- Required action
Every line below that contains the word "joie" must be copied.

- Recorded information
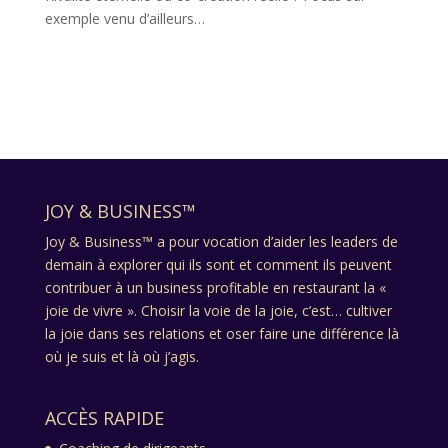
exemple venu d’ailleurs…
JOY & BUSINESS™
Joy & Business™ a pour vocation d’aider les leaders de
demain à explorer qui ils sont et comment ils peuvent
contribuer à un business profitable en restaurant la «
joie de vivre ». Choisir la voie de la joie, c’est… cultiver
la joie dans ses relations et oser faire une différence là
où je suis et là où j’agis.
ACCÈS RAPIDE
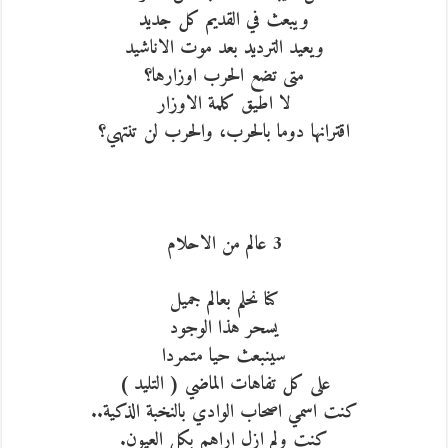
ويبعث في القديم كل جديد
ويعيد الترديد بعد موت الاناشيد
متى تضع الحرب اوزارها؟
لا اطيق كلمة الاوزار
اقترانها دوما بالحرب، والحرب لن تنتهي؟
3 عالم من الاحلام
كنا نحلم بعالم جميل
يسحر هذا الوجود
سينبعث حيا متمردا
على كل تفاهات الماضي ( التليد )
كنت اسمي اصحاب الوادي بالنخبة الذكية..
كنت ولم ازل اراهم بكل العيون.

- Output for this exercise
joie de vivre ». Choisir la voie de la joie, c’est… cultiver
la joie dans ses relations et oser faire une différence là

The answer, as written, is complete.